Looks like this might mean:

  1. Clock unlocked for 1000 seconds
  2. 3-bits marked reserved for security that should be 0?
  3. PMU out of sync, with error and data invalid bits set

Then the high order bits are just a non-protocol specific abstraction of these same bits so analysis can be performed on status words without needing to know underlying protocol.

Are you not hooked to a GPS clock? If you are, is the time locked?

Thanks,
Ritchie


#3

Since you asked about GPS clock, I have looked more closely at time stamps and configuration.
The PMU server was not locked to a GPS clock, and using free-running time. I configured NTP on the PMU server, with a UTC offset of -6 hours (Texas).
The server running OpenPDC is set up for the same timezone, and not locked to a GPS clock or NTP. It is currently 11:53 Central, and both the PMU server and OpenPDC server have the correct time.
When I switch over to the connection tester, under the Real-time Frame Detail, the time on the data frames is 17:53.
If I do a query of the last 5 minutes on historian viewer, the export time starts at 17:53, and the data is all NAN.
Is there a configuration setting that defines the UTC offset?
Should I be time-stamping the PMU data with a 0 offset?


#4

Generally everything in openPDC and historian tools use UTC regardless of local time zone settings. If you manually set a time-zone for a device in the PDC, this is saying the time coming in from PMU is in local time and openPDC uses this setting to convert to UTC - I generally do not recommend changing this setting unless the PMU has no choice but to use local time, in which case you have to make adjustments twice per year because of daylight savings time.


#5

Hi,

Sorry to ask in this topic but sometimes i had Time quality flag that number: 251658240. But my status flag was 0. Where i can find the meaning of Time Quality flag?
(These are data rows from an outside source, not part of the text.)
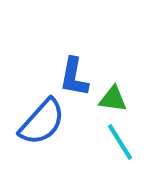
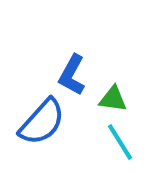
blue L-shape: moved 2 px left, 2 px up; rotated 18 degrees clockwise
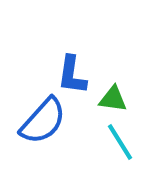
blue L-shape: rotated 21 degrees counterclockwise
blue semicircle: moved 1 px right, 1 px up
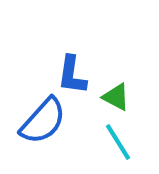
green triangle: moved 3 px right, 2 px up; rotated 20 degrees clockwise
cyan line: moved 2 px left
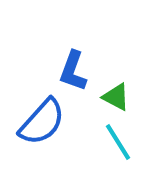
blue L-shape: moved 1 px right, 4 px up; rotated 12 degrees clockwise
blue semicircle: moved 1 px left, 1 px down
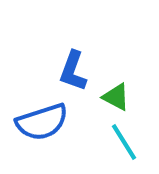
blue semicircle: rotated 30 degrees clockwise
cyan line: moved 6 px right
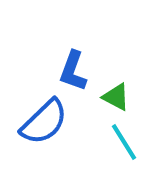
blue semicircle: moved 2 px right; rotated 26 degrees counterclockwise
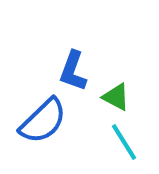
blue semicircle: moved 1 px left, 1 px up
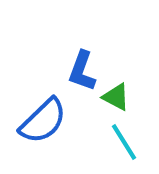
blue L-shape: moved 9 px right
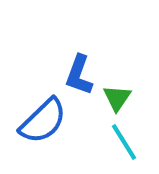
blue L-shape: moved 3 px left, 4 px down
green triangle: moved 1 px right, 1 px down; rotated 36 degrees clockwise
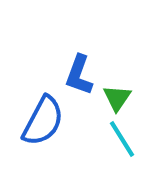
blue semicircle: rotated 18 degrees counterclockwise
cyan line: moved 2 px left, 3 px up
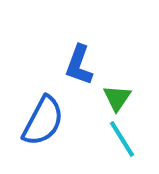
blue L-shape: moved 10 px up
When this happen give me an angle difference much more than zero.

Regards,
Aleixo


#6

The time quality flag is defined in Table 3, Section 6.2.2 of IEEE Std C37.118.2-2001. The flags are basically defined as follows (as pulled from the open source Grid Solutions Framework implementation of the protocol):

    /// <summary>
    /// Time quality flags enumeration.
    /// </summary>
    [Flags, Serializable]
    public enum TimeQualityFlags : uint
    {
        /// <summary>
        /// Reserved bit.
        /// </summary>
        Reserved = (uint)Bits.Bit31,
        /// <summary>
        /// Leap second direction – 0 for add, 1 for delete.
        /// </summary>
        LeapSecondDirection = (uint)Bits.Bit30,
        /// <summary>
        /// Leap second occurred – set in the first second after the leap second occurs and remains set for 24 hours.
        /// </summary>
        LeapSecondOccurred = (uint)Bits.Bit29,
        /// <summary>
        /// Leap second pending – set before a leap second occurs and cleared in the second after the leap second occurs.
        /// </summary>
        LeapSecondPending = (uint)Bits.Bit28,
        /// <summary>
        /// Time quality indicator code mask.
        /// </summary>
        TimeQualityIndicatorCodeMask = (uint)(Bits.Bit27 | Bits.Bit26 | Bits.Bit25 | Bits.Bit24),
        /// <summary>
        /// No flags.
        /// </summary>
        NoFlags = (uint)Bits.Nil
    }

See: https://github.com/GridProtectionAlliance/gsf/blob/master/Source/Libraries/GSF.PhasorProtocols/IEEEC37_118/Common.cs#L130


#7

Hi Mr. Carroll

Thank you very much your answer. Now i understand.

251658240 - > 1111000000000000000000000000

24,25,26,27 bit -> ///

/// 1111 - 0xF: Fault–clock failure, time not reliable.